Why Workers’ Compensation Benchmarking Is Critical — No Matter How You Buy Insurance

MARCH 3, 2026

An effective benchmarking tool enables you and your broker to quickly and easily compare your workers’ compensation program to those of similar organizations across key cost and structural metrics. These can include premiums and rates, program design, funding types, class codes, and experience modification factors (e-mods). USI’s tech-enabled data helps identify the specific drivers behind cost differences so you can make better risk decisions.

Guaranteed Cost or Deductible?

Guaranteed-Cost Programs: Benchmarking Protects Your Budget and Your Leverage

In a guaranteed-cost program, your cost is primarily the premium you pay for the policy term. Because the carrier absorbs the risk of loss volatility, it reflects that risk primarily in the premium it charges. Benchmarking helps you answer the questions that underwriters and internal finance leaders — such as CFOs and controllers — care about:

  • Are we paying a competitive premium for our industry, payroll size, and states of operation?
  • Are our rates moving in line with peers — or rising due to correctable issues? These can include classification, e-mod, and over-reserved or poorly managed claims that increase perceived loss severity.
  • Are we improving relative to similar employers, or just hoping the market stays favorable?
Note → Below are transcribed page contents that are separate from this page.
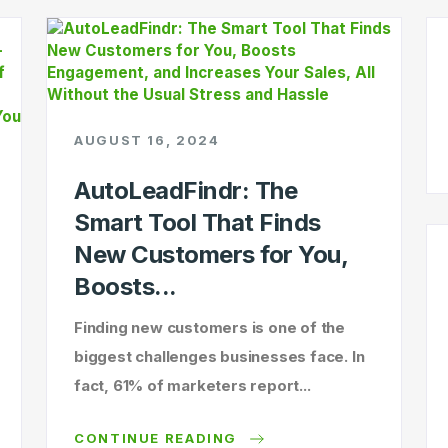
AUGUST 16, 2024
AutoLeadFindr: The
Smart Tool That Finds
New Customers for You,
Boosts...
Finding new customers is one of the
biggest challenges businesses face. In
fact, 61% of marketers report...
CONTINUE READING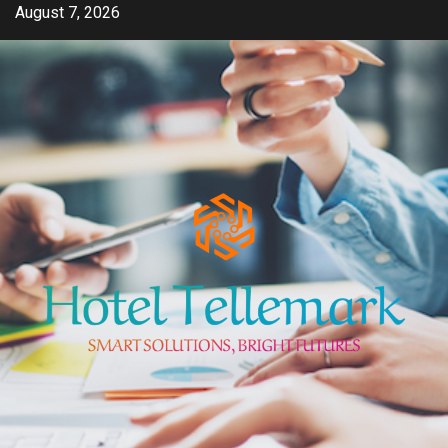
Skip
August 7, 2026
to
content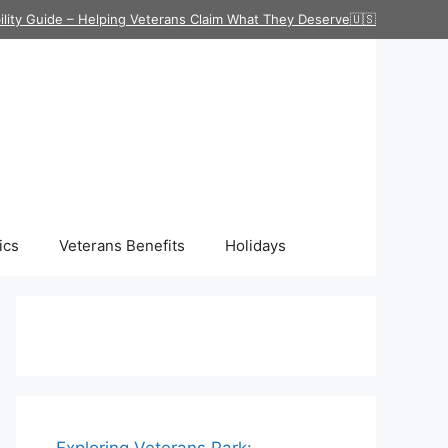
ility Guide – Helping Veterans Claim What They Deserve🇺🇸
ics
Veterans Benefits
Holidays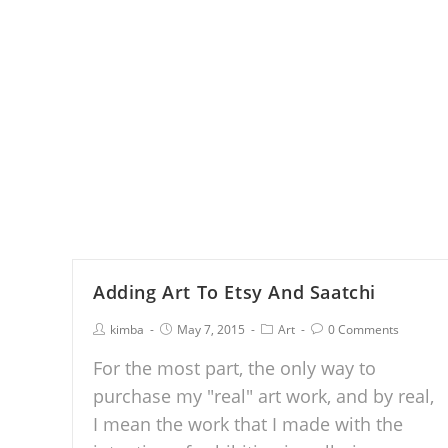
Adding Art To Etsy And Saatchi
kimba
May 7, 2015
Art
0 Comments
For the most part, the only way to
purchase my "real" art work, and by real,
I mean the work that I made with the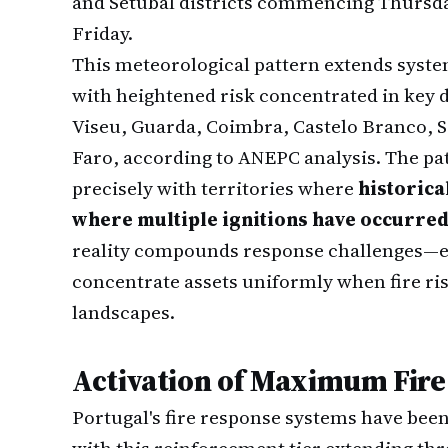
and Setúbal districts commencing Thursda
Friday.
This meteorological pattern extends system
with heightened risk concentrated in key d
Viseu, Guarda, Coimbra, Castelo Branco, 
Faro, according to ANEPC analysis. The pat
precisely with territories where
historica
where multiple ignitions have occurre
reality compounds response challenges—
concentrate assets uniformly when fire ri
landscapes.
Activation of Maximum Fir
Portugal's fire response systems have be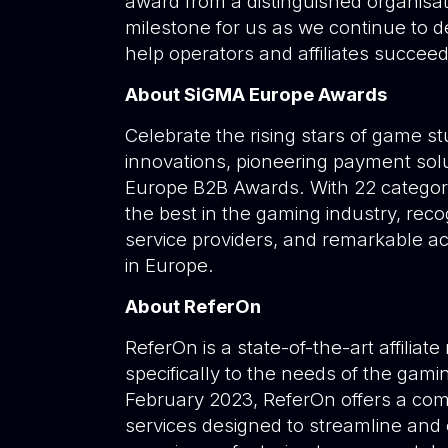
award from a distinguished organisati
milestone for us as we continue to d
help operators and affiliates succeed
About SiGMA Europe Awards
Celebrate the rising stars of game s
innovations, pioneering payment sol
Europe B2B Awards. With 22 categori
the best in the gaming industry, reco
service providers, and remarkable a
in Europe.
About ReferOn
ReferOn is a state-of-the-art affilia
specifically to the needs of the gamin
February 2023, ReferOn offers a com
services designed to streamline and 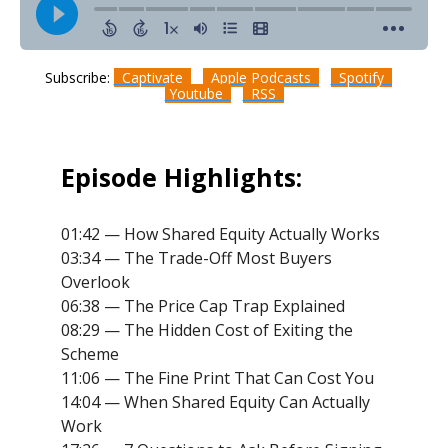
Subscribe:
Captivate
Apple Podcasts
Spotify
Youtube
RSS
Episode Highlights:
01:42 — How Shared Equity Actually Works
03:34 — The Trade-Off Most Buyers
Overlook
06:38 — The Price Cap Trap Explained
08:29 — The Hidden Cost of Exiting the
Scheme
11:06 — The Fine Print That Can Cost You
14:04 — When Shared Equity Can Actually
Work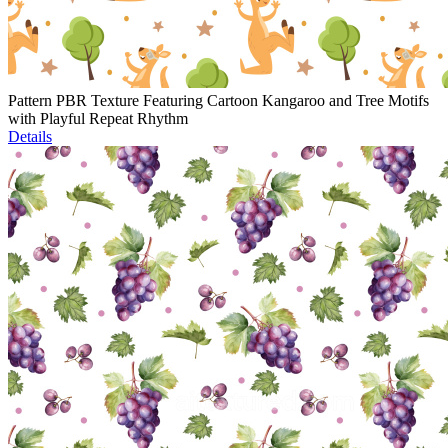
Pattern PBR Texture Featuring Cartoon Kangaroo and Tree Motifs
with Playful Repeat Rhythm
Details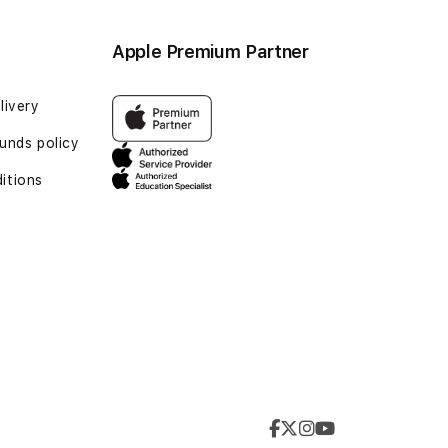
Apple Premium Partner
livery
unds policy
itions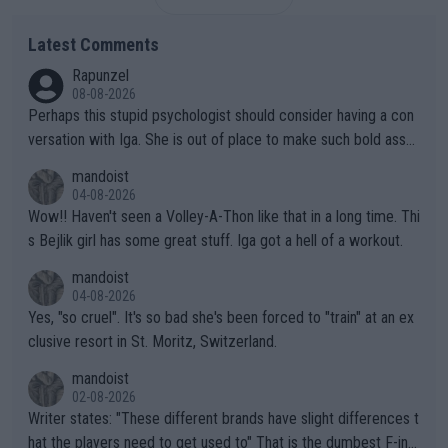
Latest Comments
Rapunzel
08-08-2026
Perhaps this stupid psychologist should consider having a con
versation with Iga. She is out of place to make such bold assu
mptions!
mandoist
04-08-2026
Wow!! Haven't seen a Volley-A-Thon like that in a long time. Thi
s Bejlik girl has some great stuff. Iga got a hell of a workout.
mandoist
04-08-2026
Yes, "so cruel". It's so bad she's been forced to "train" at an ex
clusive resort in St. Moritz, Switzerland.
mandoist
02-08-2026
Writer states: "These different brands have slight differences t
hat the players need to get used to" That is the dumbest F-ing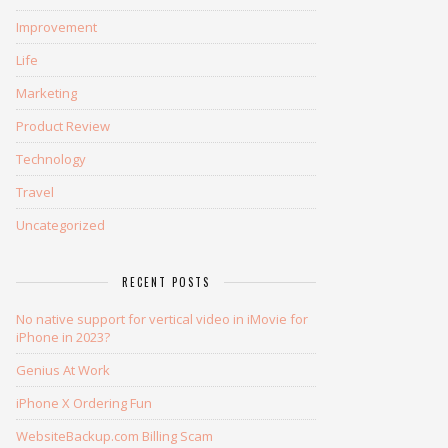
Improvement
Life
Marketing
Product Review
Technology
Travel
Uncategorized
RECENT POSTS
No native support for vertical video in iMovie for
iPhone in 2023?
Genius At Work
iPhone X Ordering Fun
WebsiteBackup.com Billing Scam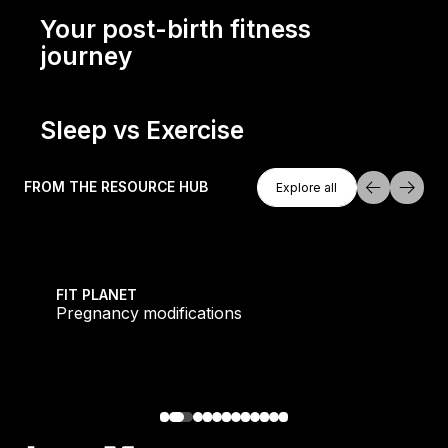
Dee Rowell's post-pregnancy fitness journey
Your post-birth fitness
journey
Your post-birth fitness journey
Sleep vs Exercise
Explore All
Sleep vs exercise
FROM THE RESOURCE HUB
Explore all
Explore all
owerhouse
Pregnancy modifications
FIT PLANET
Pregnancy modifications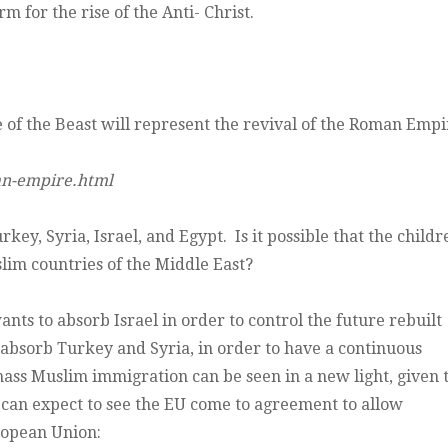
 for the rise of the Anti- Christ.
te of the Beast will represent the revival of the Roman Empi
an-empire.html
y, Syria, Israel, and Egypt. Is it possible that the childr
slim countries of the Middle East?
s to absorb Israel in order to control the future rebuilt
to absorb Turkey and Syria, in order to have a continuous
ss Muslim immigration can be seen in a new light, given t
e can expect to see the EU come to agreement to allow
ropean Union: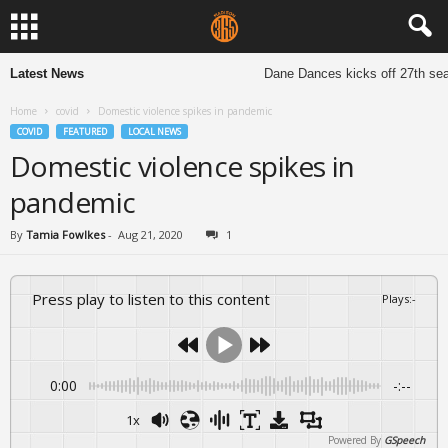
Latest News
Dane Dances kicks off 27th seas
Home
covid
Domestic violence spikes in pandemic
COVID
FEATURED
LOCAL NEWS
Domestic violence spikes in
pandemic
By
Tamia Fowlkes
-
Aug 21, 2020
1
Press play to listen to this content
Plays
:
-
0:00
-:--
1x
Powered By
GSpeech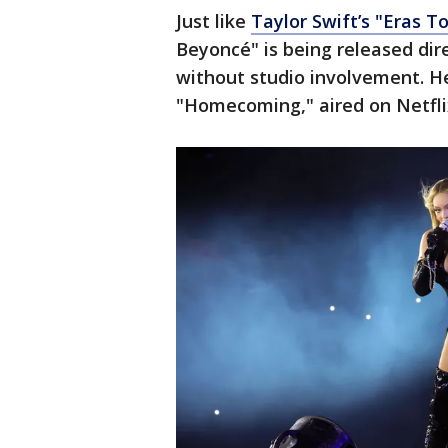
Just like
Taylor Swift’s "Eras T
Beyoncé" is being released dir
without studio involvement. He
"Homecoming," aired on Netflix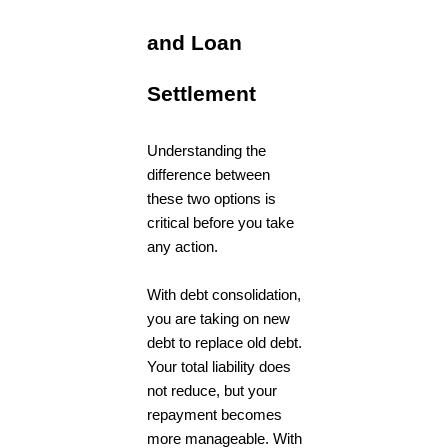
and Loan
Settlement
Understanding the
difference between
these two options is
critical before you take
any action.
With debt consolidation,
you are taking on new
debt to replace old debt.
Your total liability does
not reduce, but your
repayment becomes
more manageable. With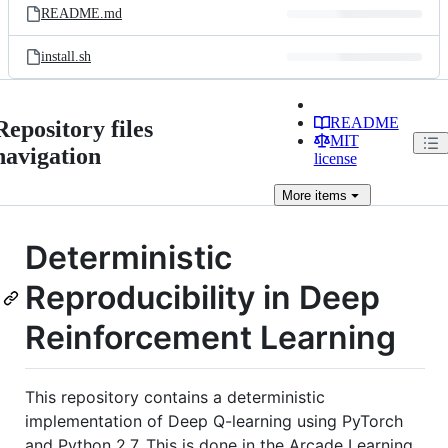
README.md
install.sh
README
Repository files
MIT
navigation
license
More
items
Deterministic
Reproducibility in Deep
Reinforcement Learning
This repository contains a deterministic
implementation of Deep Q-learning using PyTorch
and Python 2.7. This is done in the Arcade Learning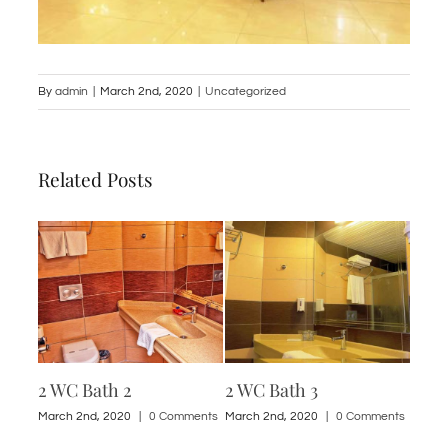
By
admin
|
March 2nd, 2020
|
Uncategorized
Related Posts
2 WC Bath 2
2 WC Bath 3
1 St
ments
March 2nd, 2020
|
0 Comments
March 2nd, 2020
|
0 Comments
March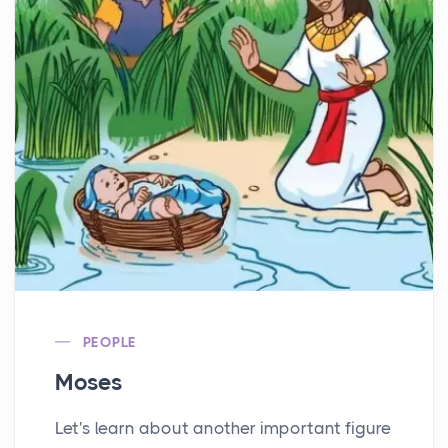
PEOPLE
Moses
Let's learn about another important figure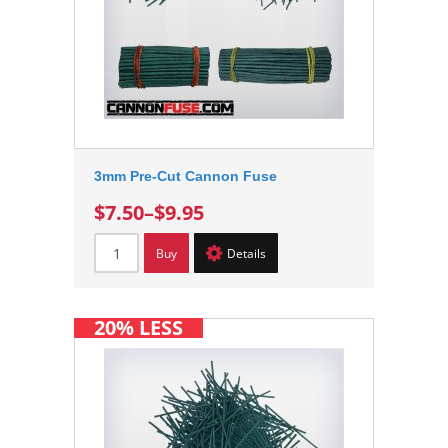
3mm Pre-Cut Cannon Fuse
$7.50
–
$9.95
Buy
Details
20% LESS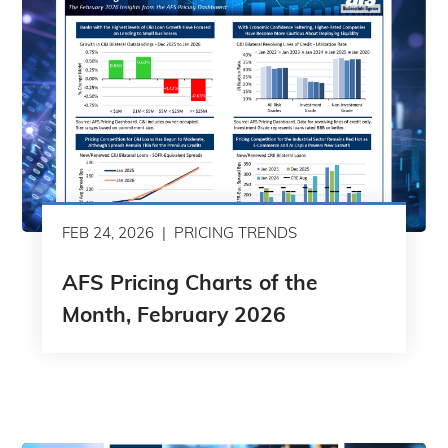
FEB 24, 2026
PRICING TRENDS
AFS Pricing Charts of the
Month, February 2026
Benchmarking gives you a clear, objective way to challenge assumptions, validate year-over-year changes, and strengthen renewal negotiations.

Deductible Programs: Benchmarking Helps Evaluate Total Cost, Not Just Fixed Premium

In deductible programs, the employer retains a layer of losses up to the deductible, while the carrier provides statutory coverage above the deductible, including claims payments and administration.

The deductible deposit premium is only part of the picture: your ultimate expense depends on loss performance within the retained deductible layer and how efficiently the carrier prices and manages losses above the deductible over time.

Benchmarking becomes even more important because it helps:

  • Evaluate whether fixed costs (such as carrier charges and administrative loads) are competitive for your peer group.
  • Compare your loss performance to similar employers and identify realistic improvement opportunities.
  • Determine whether the program structure still aligns with your risk appetite as operations, payroll, and loss trends change.

Bottom line: Benchmarking is the discipline that keeps guaranteed-cost programs competitively priced and ensures deductible programs are evaluated on their true total cost of risk.

What Are the Main Drivers You Should Benchmark?

Benchmarking is most useful when it focuses on the handful of rating inputs that move costs. It helps you see whether changes are coming from your data (payroll/classification/losses), your program structure, or carrier pricing. Here are the core drivers to track each renewal cycle:

  1. Rate by class code (classification accuracy is everything). Workers’ comp rates are applied per $100 of payroll, by job classification. Two employers with similar payrolls can pay very different premiums if payroll is allocated differently across job class codes or if roles are misclassified. Benchmarking helps flag when your class mix is an outlier.
  2. E‑mod: your loss experience vs. peers. Experience rating measures your actual losses against the expected losses for employers with similar job classifications. This calculation produces an e-mod that can raise, lower, or leave your premium unchanged, depending on your loss performance. Benchmarking helps you determine if your e-mod is in line with industry peers, allowing for corrective action where needed.
  3. LCM (carrier margin): the multiplier that turns loss costs into your rate. In many states, carriers apply a loss-cost multiplier (LCM) to advisory loss costs to develop their filed rate. If class codes and e-mod are stable, premium shifts may still occur because the carrier’s LCM (expenses/taxes/profit provision) differs by insurer or changes over time.
  4. Program structure factors (especially important in deductible programs). Guaranteed-cost programs concentrate costs into a fixed premium, while deductible/loss-sensitive structures introduce additional moving parts tied to retained losses and program charges. What to benchmark: fixed carrier/administrative charges, retained loss performance, and claims management effectiveness — so you can evaluate total program economics.